Given the beating that global stock markets have been taking and the near-moratorium on initial public offerings, some American finance chiefs may be tempted to give up pursuing international equity altogether. But not World Wrestling Entertainment Inc. CFO August Liguori.
The Stamford, Connecticut-based company went public on Nasdaq three years ago and moved to the New York Stock Exchange two years ago. Now, Liguori is adding the possibility of a European equity offering to the company’s long-term growth plan. Ideally, a listing will land the company on the “most global” and “prestigious” stock exchange in Europe, as a natural complement to WWE’s international sales expansion strategy. “We find that when portfolio managers see the power of the brand being demonstrated [and get to] meet and greet the talent,” he says, “they become pretty substantial investors. In the long term, we’re hoping to replicate that kind of activity around the globe.”
Exactly which European exchange will be the most global and prestigious when Liguori is ready, though, is an open question. After decades as member-owned fiefdoms separated by high cross-border trading fees, varying listing requirements, and unconnected clearing and settlement processes, “exchanges are becoming more like businesses,” says Cornell University finance professor and American Finance Association president Maureen O’Hara. Nine exchanges, including the London Stock Exchange (LSE) and Germany’s Deutsche Boerse, are now publicly traded companies, she says, and most other exchanges are looking to pump up their volumes through alliances, mergers, and acquisitions. The introduction of the euro as well as governmental efforts to standardize listing requirements and accounting rules across the continent by 2005 are only intensifying the race to be biggest and best.
Where the Action Is
To be sure, the major exchanges have already taken some significant steps toward a Pan-European securities market. Bourses in Paris, Amsterdam, Brussels, Warsaw, and Lisbon have all come together under the Euronext name in the past two years, “a wildly successful effort,” according to O’Hara. Nasdaq, meanwhile, recently purchased a 50 percent stake in Nasdaq Deutschland AG, the product of the newly combined Berlin and Bremen exchanges, with the hope of complementing its still-struggling Nasdaq Europe. For its part, the Deutsche Boerse, owner of the Frankfurt Exchange, is pursuing a vertical-integration strategy: buying up the technology that settles and clears the trades to give it some control over where the new borders are drawn.

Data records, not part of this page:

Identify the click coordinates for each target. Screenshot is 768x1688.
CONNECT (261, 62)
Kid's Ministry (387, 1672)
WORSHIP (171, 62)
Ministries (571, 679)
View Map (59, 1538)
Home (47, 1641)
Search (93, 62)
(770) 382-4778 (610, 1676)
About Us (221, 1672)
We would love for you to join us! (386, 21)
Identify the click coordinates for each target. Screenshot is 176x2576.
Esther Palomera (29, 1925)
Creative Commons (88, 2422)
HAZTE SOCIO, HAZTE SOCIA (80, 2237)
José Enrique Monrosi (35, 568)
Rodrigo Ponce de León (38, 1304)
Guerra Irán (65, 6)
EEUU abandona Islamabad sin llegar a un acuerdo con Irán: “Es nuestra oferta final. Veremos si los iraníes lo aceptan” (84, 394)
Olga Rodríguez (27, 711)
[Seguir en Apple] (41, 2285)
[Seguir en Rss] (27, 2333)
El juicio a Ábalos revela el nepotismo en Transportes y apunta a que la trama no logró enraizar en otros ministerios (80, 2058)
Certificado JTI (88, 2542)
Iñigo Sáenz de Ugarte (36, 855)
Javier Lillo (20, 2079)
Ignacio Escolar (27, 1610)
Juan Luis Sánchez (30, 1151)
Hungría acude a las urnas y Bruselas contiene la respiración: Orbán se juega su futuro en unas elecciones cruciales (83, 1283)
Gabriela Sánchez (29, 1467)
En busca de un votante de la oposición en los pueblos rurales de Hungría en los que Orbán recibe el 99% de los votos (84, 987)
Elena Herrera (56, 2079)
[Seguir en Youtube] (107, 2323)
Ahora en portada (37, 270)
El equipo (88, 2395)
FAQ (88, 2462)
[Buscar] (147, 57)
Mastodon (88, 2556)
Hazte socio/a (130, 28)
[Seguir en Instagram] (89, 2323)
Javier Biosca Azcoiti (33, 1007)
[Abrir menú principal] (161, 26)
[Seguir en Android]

Also in the mix are some 20 new exchanges, including Athens’s year-old NEXA Market, that have emerged since 1995, aiming to be Europe’s version of Nasdaq. The result, says Gerry Beaney, partner in Grant Thornton LLP’s London office, is that Europe has become a continent with “too many markets regulated in too many different ways and trapped by varying degrees of red tape, language barriers, and cost.” And, he predicts, “the exchanges will have to consolidate to survive.”
The big prize, of course, is the LSE. The exchange has already been courted by the Deutsche Boerse, Sweden’s Stockholm Stock Exchange, and Nasdaq, and experts predict that one of these suitors–or another–might soon be successful in sealing a deal.